There is no way to give and receive

properly; this is the great dilemma facing all.

When I’m invited and I must pick

a gift I feel defeated and sick.

Any civil, obligated exchange

makes me feel insufficient and strange.

Life is our gift but life

was given for what reason? She kissed me

three times. If I kiss her back twice, my lack

will tire out excuses, but counting out three

will be very dull of me.

And if my response is to kiss her four

times this might lead

to weariness and need

and she might not kiss me anymore.

Giving involves so much anxiety

Person after person closes up.

I always find it odd

when people stop giving, yet God

allows lives to be plundered

even though they prayed, obeyed, and wondered.
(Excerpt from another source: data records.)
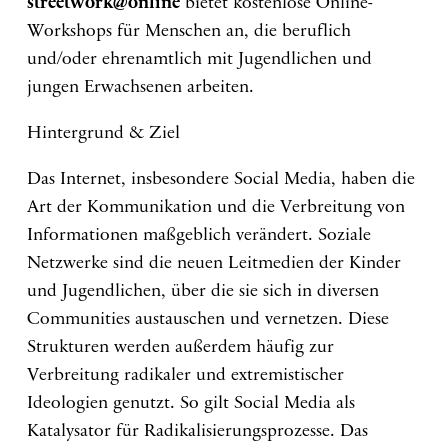
streetwork@online
bietet kostenlose Online-
Workshops für Menschen an, die beruflich
und/oder ehrenamtlich mit Jugendlichen und
jungen Erwachsenen arbeiten.
Hintergrund & Ziel
Das Internet, insbesondere Social Media, haben die
Art der Kommunikation und die Verbreitung von
Informationen maßgeblich verändert. Soziale
Netzwerke sind die neuen Leitmedien der Kinder
und Jugendlichen, über die sie sich in diversen
Communities austauschen und vernetzen. Diese
Strukturen werden außerdem häufig zur
Verbreitung radikaler und extremistischer
Ideologien genutzt. So gilt Social Media als
Katalysator für Radikalisierungsprozesse. Das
Now that I have lived awhile,

Gifts resemble a superficial smile.

We must work so hard

for a gift of glass, a shard.

I wrote poems to her who did not write poetry

and it filled her with absence and jealousy.

Do I count myself misunderstood

if my gifts were greater than her good?

She represented something better

than my kiss, than my letter:

She was God’s face. When I gave,

I filled with poems my own grave.

She received my poems with her eye

and then on my birthday

she did something sly—

she sent me a photo of flowers

she picked and arranged;

the picture of her bouquet

was a poem I could never throw away,

flowers I could never smell or touch.

A gift lasts forever

or isn’t very much.

She had figured out the gift to give

which duplicated mine.

I’m an idiot (who lost her). Her gift was a secret sign

she was more intelligent than I was; she was more divine.

Her gift was the best, but I failed to see

I’m a pitiful poet and should give up rivalry.